Start of DATA RECORDS
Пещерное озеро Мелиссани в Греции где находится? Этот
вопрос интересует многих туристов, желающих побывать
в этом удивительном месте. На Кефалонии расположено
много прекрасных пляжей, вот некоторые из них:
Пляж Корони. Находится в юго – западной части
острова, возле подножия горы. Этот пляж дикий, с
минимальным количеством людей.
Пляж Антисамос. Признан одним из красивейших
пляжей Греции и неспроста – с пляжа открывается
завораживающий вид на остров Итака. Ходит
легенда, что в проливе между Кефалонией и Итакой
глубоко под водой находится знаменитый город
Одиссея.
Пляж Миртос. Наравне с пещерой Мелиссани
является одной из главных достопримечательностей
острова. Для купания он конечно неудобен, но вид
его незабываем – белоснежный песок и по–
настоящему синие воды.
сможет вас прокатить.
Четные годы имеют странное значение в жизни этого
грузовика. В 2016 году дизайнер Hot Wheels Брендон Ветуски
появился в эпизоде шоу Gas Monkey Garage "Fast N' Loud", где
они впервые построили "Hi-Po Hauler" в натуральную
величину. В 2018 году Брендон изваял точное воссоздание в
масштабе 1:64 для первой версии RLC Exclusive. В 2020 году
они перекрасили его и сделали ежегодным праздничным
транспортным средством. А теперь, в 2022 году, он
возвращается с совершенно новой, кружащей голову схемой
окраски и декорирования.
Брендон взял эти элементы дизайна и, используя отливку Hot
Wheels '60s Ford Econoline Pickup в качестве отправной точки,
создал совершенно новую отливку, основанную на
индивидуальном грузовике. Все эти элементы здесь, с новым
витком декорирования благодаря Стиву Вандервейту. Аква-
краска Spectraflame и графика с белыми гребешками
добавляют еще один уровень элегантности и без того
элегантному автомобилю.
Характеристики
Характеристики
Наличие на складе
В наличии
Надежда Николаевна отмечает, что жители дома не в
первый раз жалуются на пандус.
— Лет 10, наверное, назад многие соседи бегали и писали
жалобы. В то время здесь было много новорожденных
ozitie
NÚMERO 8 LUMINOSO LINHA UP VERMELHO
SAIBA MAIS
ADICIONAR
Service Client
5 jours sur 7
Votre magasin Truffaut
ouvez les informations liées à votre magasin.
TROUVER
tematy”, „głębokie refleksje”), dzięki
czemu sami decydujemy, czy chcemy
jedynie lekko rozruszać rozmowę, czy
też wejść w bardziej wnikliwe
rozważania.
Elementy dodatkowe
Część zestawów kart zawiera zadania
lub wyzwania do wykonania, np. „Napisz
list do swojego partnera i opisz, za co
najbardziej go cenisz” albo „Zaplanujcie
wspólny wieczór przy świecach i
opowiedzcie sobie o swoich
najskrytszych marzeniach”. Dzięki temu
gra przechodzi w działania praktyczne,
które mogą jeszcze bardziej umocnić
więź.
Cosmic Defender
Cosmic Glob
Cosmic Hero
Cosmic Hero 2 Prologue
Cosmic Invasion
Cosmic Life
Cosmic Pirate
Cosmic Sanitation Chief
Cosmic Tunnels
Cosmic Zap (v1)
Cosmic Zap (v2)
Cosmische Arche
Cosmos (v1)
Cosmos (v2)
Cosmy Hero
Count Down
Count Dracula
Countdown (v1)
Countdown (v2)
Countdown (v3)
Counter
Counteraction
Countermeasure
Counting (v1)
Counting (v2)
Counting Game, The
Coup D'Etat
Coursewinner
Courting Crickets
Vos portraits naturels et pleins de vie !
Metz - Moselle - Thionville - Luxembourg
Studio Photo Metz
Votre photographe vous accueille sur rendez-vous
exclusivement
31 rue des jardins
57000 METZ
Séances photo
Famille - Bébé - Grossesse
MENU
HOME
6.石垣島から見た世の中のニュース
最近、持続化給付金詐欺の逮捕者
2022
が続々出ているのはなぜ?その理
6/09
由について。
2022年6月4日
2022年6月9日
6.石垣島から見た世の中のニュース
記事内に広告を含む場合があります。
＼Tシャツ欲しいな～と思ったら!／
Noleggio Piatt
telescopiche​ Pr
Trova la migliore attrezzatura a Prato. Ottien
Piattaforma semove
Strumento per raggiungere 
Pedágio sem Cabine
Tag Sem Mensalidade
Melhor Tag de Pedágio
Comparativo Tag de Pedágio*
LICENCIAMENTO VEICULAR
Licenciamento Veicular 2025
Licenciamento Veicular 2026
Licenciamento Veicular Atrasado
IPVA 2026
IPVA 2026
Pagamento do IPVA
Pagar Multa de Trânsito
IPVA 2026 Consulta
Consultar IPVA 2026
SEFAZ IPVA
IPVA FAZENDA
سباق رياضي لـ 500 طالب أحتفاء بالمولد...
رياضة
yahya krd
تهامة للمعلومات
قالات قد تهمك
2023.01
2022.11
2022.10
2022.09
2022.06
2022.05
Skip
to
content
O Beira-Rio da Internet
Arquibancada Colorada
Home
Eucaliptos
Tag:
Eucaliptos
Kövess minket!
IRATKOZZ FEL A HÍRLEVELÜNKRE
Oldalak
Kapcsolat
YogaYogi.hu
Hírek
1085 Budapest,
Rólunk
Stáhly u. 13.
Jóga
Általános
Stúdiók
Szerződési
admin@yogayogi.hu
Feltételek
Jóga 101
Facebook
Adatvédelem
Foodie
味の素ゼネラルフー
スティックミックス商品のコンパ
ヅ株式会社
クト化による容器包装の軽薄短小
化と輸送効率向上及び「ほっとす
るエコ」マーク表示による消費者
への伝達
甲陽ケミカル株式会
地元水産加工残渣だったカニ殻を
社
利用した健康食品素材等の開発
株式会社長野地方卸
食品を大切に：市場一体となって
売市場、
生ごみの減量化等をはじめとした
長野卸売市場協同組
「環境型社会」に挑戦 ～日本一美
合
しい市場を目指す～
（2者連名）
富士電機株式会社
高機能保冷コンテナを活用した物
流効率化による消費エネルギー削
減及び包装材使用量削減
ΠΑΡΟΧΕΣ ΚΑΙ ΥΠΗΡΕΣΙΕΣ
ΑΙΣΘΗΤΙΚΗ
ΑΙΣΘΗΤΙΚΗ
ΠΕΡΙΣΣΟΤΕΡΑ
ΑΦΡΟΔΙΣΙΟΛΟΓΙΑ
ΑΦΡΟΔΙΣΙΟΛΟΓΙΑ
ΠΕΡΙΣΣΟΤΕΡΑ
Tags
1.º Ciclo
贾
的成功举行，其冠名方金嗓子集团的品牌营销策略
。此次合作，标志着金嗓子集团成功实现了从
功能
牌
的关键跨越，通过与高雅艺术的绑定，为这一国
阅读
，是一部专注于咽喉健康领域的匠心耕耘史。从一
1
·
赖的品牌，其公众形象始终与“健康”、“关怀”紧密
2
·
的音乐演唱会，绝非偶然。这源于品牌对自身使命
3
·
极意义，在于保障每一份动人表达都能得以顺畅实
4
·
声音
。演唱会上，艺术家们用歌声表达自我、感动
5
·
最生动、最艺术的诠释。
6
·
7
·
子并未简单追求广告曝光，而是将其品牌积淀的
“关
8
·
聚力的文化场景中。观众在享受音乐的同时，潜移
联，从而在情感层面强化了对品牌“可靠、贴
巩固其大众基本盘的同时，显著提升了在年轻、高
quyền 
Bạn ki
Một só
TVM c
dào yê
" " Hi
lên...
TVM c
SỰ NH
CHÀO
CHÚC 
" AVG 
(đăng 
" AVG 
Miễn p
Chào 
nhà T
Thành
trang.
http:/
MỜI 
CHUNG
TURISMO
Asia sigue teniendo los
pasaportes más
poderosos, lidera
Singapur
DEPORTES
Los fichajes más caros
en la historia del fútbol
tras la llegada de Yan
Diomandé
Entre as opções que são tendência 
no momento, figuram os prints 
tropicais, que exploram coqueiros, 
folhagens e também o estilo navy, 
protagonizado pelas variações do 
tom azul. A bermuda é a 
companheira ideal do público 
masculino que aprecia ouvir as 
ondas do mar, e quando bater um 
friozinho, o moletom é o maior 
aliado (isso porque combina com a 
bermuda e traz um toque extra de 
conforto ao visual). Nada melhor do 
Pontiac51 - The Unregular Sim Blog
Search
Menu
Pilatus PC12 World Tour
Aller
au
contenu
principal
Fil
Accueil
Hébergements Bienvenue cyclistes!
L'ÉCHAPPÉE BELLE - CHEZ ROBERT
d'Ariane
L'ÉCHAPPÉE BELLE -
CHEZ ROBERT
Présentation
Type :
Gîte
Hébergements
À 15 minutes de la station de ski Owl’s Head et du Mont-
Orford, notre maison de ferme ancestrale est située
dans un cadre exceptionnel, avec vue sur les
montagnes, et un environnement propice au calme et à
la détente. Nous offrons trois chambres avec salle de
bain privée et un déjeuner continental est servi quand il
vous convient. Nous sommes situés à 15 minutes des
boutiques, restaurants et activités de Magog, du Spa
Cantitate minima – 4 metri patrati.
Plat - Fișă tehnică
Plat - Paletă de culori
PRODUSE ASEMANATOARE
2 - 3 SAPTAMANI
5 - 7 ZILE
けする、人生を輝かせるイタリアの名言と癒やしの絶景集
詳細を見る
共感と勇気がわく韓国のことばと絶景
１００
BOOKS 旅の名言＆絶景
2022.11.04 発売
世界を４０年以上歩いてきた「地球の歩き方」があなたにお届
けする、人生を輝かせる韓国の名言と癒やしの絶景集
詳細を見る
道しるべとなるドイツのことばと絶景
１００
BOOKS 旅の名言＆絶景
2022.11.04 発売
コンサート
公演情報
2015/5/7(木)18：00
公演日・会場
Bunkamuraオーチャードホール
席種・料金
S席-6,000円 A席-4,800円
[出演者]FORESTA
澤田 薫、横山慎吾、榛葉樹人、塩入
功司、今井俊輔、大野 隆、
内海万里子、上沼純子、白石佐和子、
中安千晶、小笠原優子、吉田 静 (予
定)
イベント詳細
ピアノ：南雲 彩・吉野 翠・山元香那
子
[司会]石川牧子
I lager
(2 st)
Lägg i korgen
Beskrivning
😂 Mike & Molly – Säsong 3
End of DATA RECORDS
TASK: Go through the lines above. Select every one that has the string "пляжей".

SOLUTION:
много прекрасных пляжей, вот некоторые из них:
пляжей Греции и неспроста – с пляжа открывается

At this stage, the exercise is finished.